**Instructions for the task**
Up to and including the line that holds "Ranselaryani", copy every line of the records below exactly, starting at the first; leave pictures out.

**Information given**
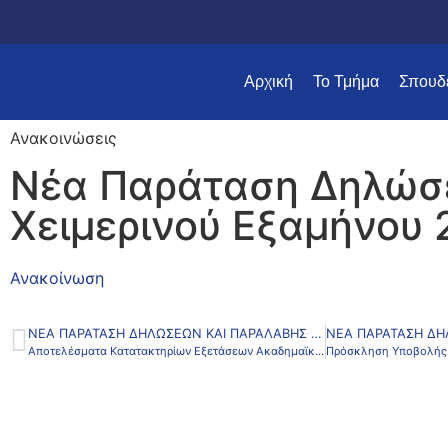
Αρχική
Το Τμήμα
Σπουδ
Ανακοινώσεις
Νέα Παράταση Δηλώσ
Χειμερινού Εξαμήνου
Ανακοίνωση
ΝΈΑ ΠΑΡΆΤΑΣΗ ΔΗΛΏΣΕΩΝ ΚΑΙ ΠΑΡΑΛΑΒΉΣ ΣΥΓΓΡΑΜΜΆΤΩΝ ΧΕΙΜΕΡΙΝΟΎ ΕΞΑΜΉΝΟΥ 2024-2025
Αποτελέσματα Κατατακτηρίων Εξετάσεων Ακαδημαϊκού Έτους 2024-2025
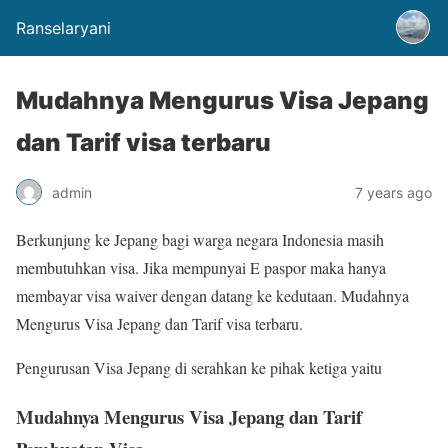
Ranselaryani
Mudahnya Mengurus Visa Jepang
dan Tarif visa terbaru
admin
7 years ago
Berkunjung ke Jepang bagi warga negara Indonesia masih
membutuhkan visa. Jika mempunyai E paspor maka hanya
membayar visa waiver dengan datang ke kedutaan. Mudahnya
Mengurus Visa Jepang dan Tarif visa terbaru.
Pengurusan Visa Jepang di serahkan ke pihak ketiga yaitu
Mudahnya Mengurus Visa Jepang dan Tarif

**Exercise answer**
Αρχική
Το Τμήμα
Σπουδ
Ανακοινώσεις
Νέα Παράταση Δηλώσ
Χειμερινού Εξαμήνου
Ανακοίνωση
ΝΈΑ ΠΑΡΆΤΑΣΗ ΔΗΛΏΣΕΩΝ ΚΑΙ ΠΑΡΑΛΑΒΉΣ ΣΥΓΓΡΑΜΜΆΤΩΝ ΧΕΙΜΕΡΙΝΟΎ ΕΞΑΜΉΝΟΥ 2024-2025
Αποτελέσματα Κατατακτηρίων Εξετάσεων Ακαδημαϊκού Έτους 2024-2025
Ranselaryani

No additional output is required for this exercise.